___ Data extract
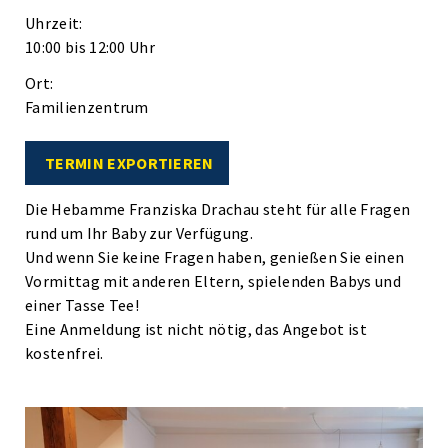
Uhrzeit:
10:00 bis 12:00 Uhr
Ort:
Familienzentrum
TERMIN EXPORTIEREN
Die Hebamme Franziska Drachau steht für alle Fragen
rund um Ihr Baby zur Verfügung.
Und wenn Sie keine Fragen haben, genießen Sie einen
Vormittag mit anderen Eltern, spielenden Babys und
einer Tasse Tee!
Eine Anmeldung ist nicht nötig, das Angebot ist
kostenfrei.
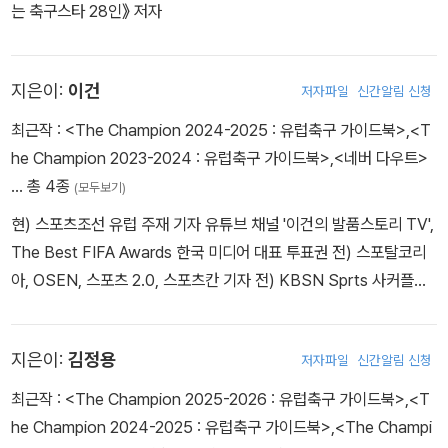
는 축구스타 28인》 저자
전장이 활짝 열린 것이다. 다가오는 시즌부터는 이른바 ‘잘하는 선수
들’의 리스트가 한결 신선해질 공산이 크다. 이러한 변혁기에 발맞춰
유럽에서 활약하는 대한민국 선수들의 수효도 날이 갈수록 증가하고
지은이:
이건
저자파일
신간알림 신청
있는 양상이다.
최근작 :
<The Champion 2024-2025 : 유럽축구 가이드북>
,
<T
he Champion 2023-2024 : 유럽축구 가이드북>
,
<네버 다우트>
변화의 바람은 클럽들에게도 불고 있다. 유럽 전역에 걸쳐 지난 시즌
… 총 4종
만큼 신선한 세력이 대거 떠오른 시즌을 찾아보기란 쉽지 않다. 레버
(모두보기)
쿠젠(독일), 지로나(스페인), 브레스트(프랑스)가 창단 이래 가장 경
현) 스포츠조선 유럽 주재 기자 유튜브 채널 '이건의 발품스토리 TV',
이로운 시즌을 보냈으며, 애스턴 빌라(잉글랜드), 슈투트가르트(독
The Best FIFA Awards 한국 미디어 대표 투표권 전) 스포탈코리
일), 볼로냐(이탈리아)도 과거 좋았던 시절을 떠올리게 할 만큼 큰 걸
아, OSEN, 스포츠 2.0, 스포츠칸 기자 전) KBSN Sprts 사커플러
음을 내디뎠다. 아탈란타(이탈리아)와 올림피아코스(그리스)도 최초
스, KBS 라디오 스포츠스포츠 패널 《손흥민의 성공비결-네버 다우
의 유럽 대항전 우승 감격을 맛봤다. 날이 갈수록 진행되는 전술적 다
트》 저자
각화와 디테일의 발전 속에서 이제 그 누구도 ‘당연한 강호’로 군림하
지은이:
김정용
저자파일
신간알림 신청
기란 어렵게 됐다는 생각이다.
최근작 :
<The Champion 2025-2026 : 유럽축구 가이드북>
,
<T
he Champion 2024-2025 : 유럽축구 가이드북>
,
<The Champi
이렇게 점점 더 흥미로워지는 세계 축구의 기상도와 트렌드를 가장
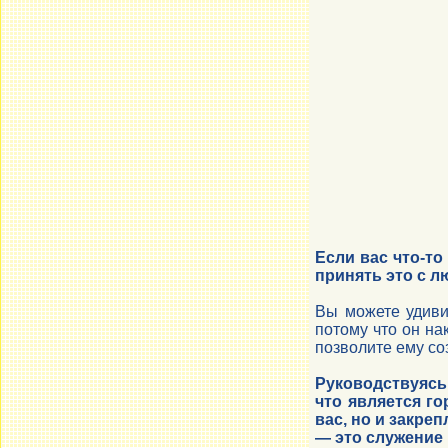
Если вас что-то
принять это с 
Вы можете удиви
потому что он на
позволите ему со
Руководствуясь
что является г
вас, но и закре
— это служение 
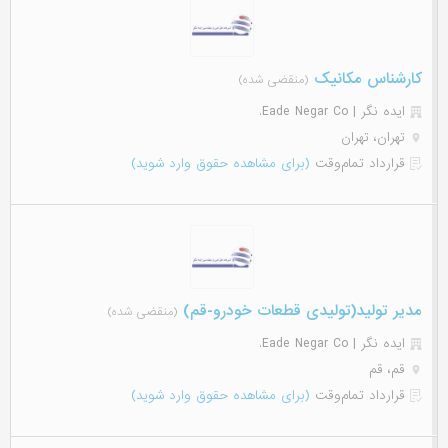
کارشناس مکانیک
(منقضی شده)
ایده نگر | Eade Negar Co.
تهران، تهران
قرارداد تمام‌وقت
(برای مشاهده حقوق وارد شوید)
مدیر تولید(تولیدی قطعات خودرو-قم)
(منقضی شده)
ایده نگر | Eade Negar Co.
قم، قم
قرارداد تمام‌وقت
(برای مشاهده حقوق وارد شوید)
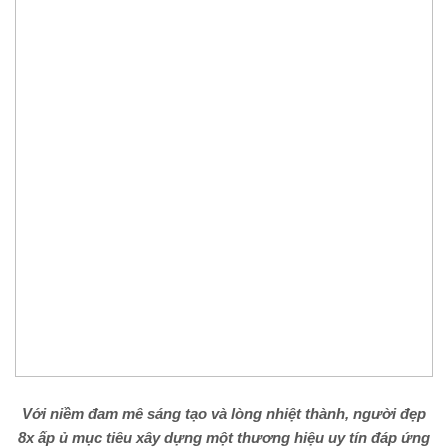
Với niềm đam mê sáng tạo và lòng nhiệt thành, người đẹp
8x ấp ủ mục tiêu xây dựng một thương hiệu uy tín đáp ứng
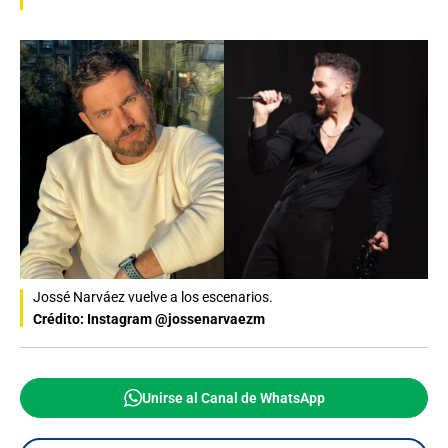
Jossé Narváez vuelve a los escenarios.
Crédito: Instagram @jossenarvaezm
Unirse al Canal de WhatsApp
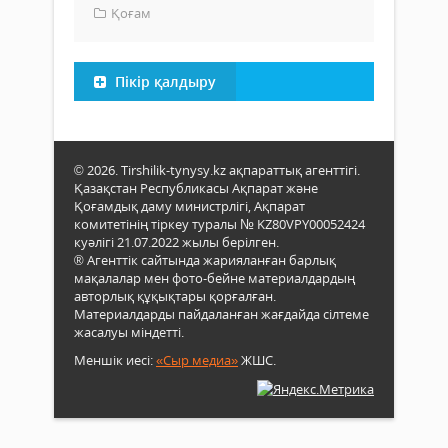
Қоғам
Пікір қалдыру
© 2026. Tirshilik-tynysy.kz ақпараттық агенттігі.
Қазақстан Республикасы Ақпарат және
Қоғамдық даму министрлігі, Ақпарат
комитетінің тіркеу туралы № KZ80VPY00052424
куәлігі 21.07.2022 жылы берілген.
® Агенттік сайтында жарияланған барлық
мақалалар мен фото-бейне материалдардың
авторлық құқықтары қорғалған.
Материалдарды пайдаланған жағдайда сілтеме
жасалуы міндетті.
Меншік иесі:
«Сыр медиа»
ЖШС.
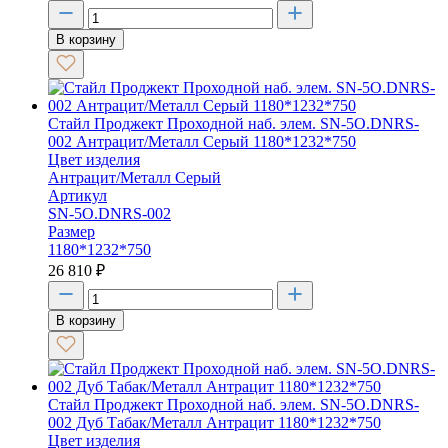
В корзину
Стайл Проджект Проходной наб. элем. SN-5O.DNRS-
002 Антрацит/Металл Серый 1180*1232*750
Цвет изделия
Антрацит/Металл Серый
Артикул
SN-5O.DNRS-002
Размер
1180*1232*750
26 810
₽
В корзину
Стайл Проджект Проходной наб. элем. SN-5O.DNRS-
002 Дуб Табак/Металл Антрацит 1180*1232*750
Цвет изделия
______
• _Activity_
Please repeat each record exactly and keep every picture out of the copy.

• _Solution for this problem_
Uhrzeit:
10:00 bis 12:00 Uhr
Ort:
Familienzentrum
TERMIN EXPORTIEREN
Die Hebamme Franziska Drachau steht für alle Fragen
rund um Ihr Baby zur Verfügung.
Und wenn Sie keine Fragen haben, genießen Sie einen
Vormittag mit anderen Eltern, spielenden Babys und
einer Tasse Tee!
Eine Anmeldung ist nicht nötig, das Angebot ist
kostenfrei.
는 축구스타 28인》 저자
전장이 활짝 열린 것이다. 다가오는 시즌부터는 이른바 ‘잘하는 선수
들’의 리스트가 한결 신선해질 공산이 크다. 이러한 변혁기에 발맞춰
유럽에서 활약하는 대한민국 선수들의 수효도 날이 갈수록 증가하고
지은이:
이건
저자파일
신간알림 신청
있는 양상이다.
최근작 :
<The Champion 2024-2025 : 유럽축구 가이드북>
,
<T
he Champion 2023-2024 : 유럽축구 가이드북>
,
<네버 다우트>
변화의 바람은 클럽들에게도 불고 있다. 유럽 전역에 걸쳐 지난 시즌
… 총 4종
만큼 신선한 세력이 대거 떠오른 시즌을 찾아보기란 쉽지 않다. 레버
(모두보기)
쿠젠(독일), 지로나(스페인), 브레스트(프랑스)가 창단 이래 가장 경
현) 스포츠조선 유럽 주재 기자 유튜브 채널 '이건의 발품스토리 TV',
이로운 시즌을 보냈으며, 애스턴 빌라(잉글랜드), 슈투트가르트(독
The Best FIFA Awards 한국 미디어 대표 투표권 전) 스포탈코리
일), 볼로냐(이탈리아)도 과거 좋았던 시절을 떠올리게 할 만큼 큰 걸
아, OSEN, 스포츠 2.0, 스포츠칸 기자 전) KBSN Sprts 사커플러
음을 내디뎠다. 아탈란타(이탈리아)와 올림피아코스(그리스)도 최초
스, KBS 라디오 스포츠스포츠 패널 《손흥민의 성공비결-네버 다우
의 유럽 대항전 우승 감격을 맛봤다. 날이 갈수록 진행되는 전술적 다
트》 저자
각화와 디테일의 발전 속에서 이제 그 누구도 ‘당연한 강호’로 군림하
지은이:
김정용
저자파일
신간알림 신청
기란 어렵게 됐다는 생각이다.
최근작 :
<The Champion 2025-2026 : 유럽축구 가이드북>
,
<T
he Champion 2024-2025 : 유럽축구 가이드북>
,
<The Champi
이렇게 점점 더 흥미로워지는 세계 축구의 기상도와 트렌드를 가장
Если вас что-то
принять это с 
Вы можете удиви
потому что он на
позволите ему со
Руководствуясь
что является г
вас, но и закре
— это служение 
کارشناس مکانیک
(منقضی شده)
ایده نگر | Eade Negar Co.
تهران، تهران
قرارداد تمام‌وقت
(برای مشاهده حقوق وارد شوید)
مدیر تولید(تولیدی قطعات خودرو-قم)
(منقضی شده)
ایده نگر | Eade Negar Co.
قم، قم
قرارداد تمام‌وقت
(برای مشاهده حقوق وارد شوید)
Với niềm đam mê sáng tạo và lòng nhiệt thành, người đẹp
8x ấp ủ mục tiêu xây dựng một thương hiệu uy tín đáp ứng
Jossé Narváez vuelve a los escenarios.
Crédito: Instagram @jossenarvaezm
Unirse al Canal de WhatsApp
Қоғам
Пікір қалдыру
© 2026. Tirshilik-tynysy.kz ақпараттық агенттігі.
Қазақстан Республикасы Ақпарат және
Қоғамдық даму министрлігі, Ақпарат
комитетінің тіркеу туралы № KZ80VPY00052424
куәлігі 21.07.2022 жылы берілген.
® Агенттік сайтында жарияланған барлық
мақалалар мен фото-бейне материалдардың
авторлық құқықтары қорғалған.
Материалдарды пайдаланған жағдайда сілтеме
жасалуы міндетті.
Меншік иесі:
«Сыр медиа»
ЖШС.
В корзину
Стайл Проджект Проходной наб. элем. SN-5O.DNRS-
002 Антрацит/Металл Серый 1180*1232*750
Цвет изделия
Антрацит/Металл Серый
Артикул
SN-5O.DNRS-002
Размер
1180*1232*750
26 810
₽
В корзину
Стайл Проджект Проходной наб. элем. SN-5O.DNRS-
002 Дуб Табак/Металл Антрацит 1180*1232*750
Цвет изделия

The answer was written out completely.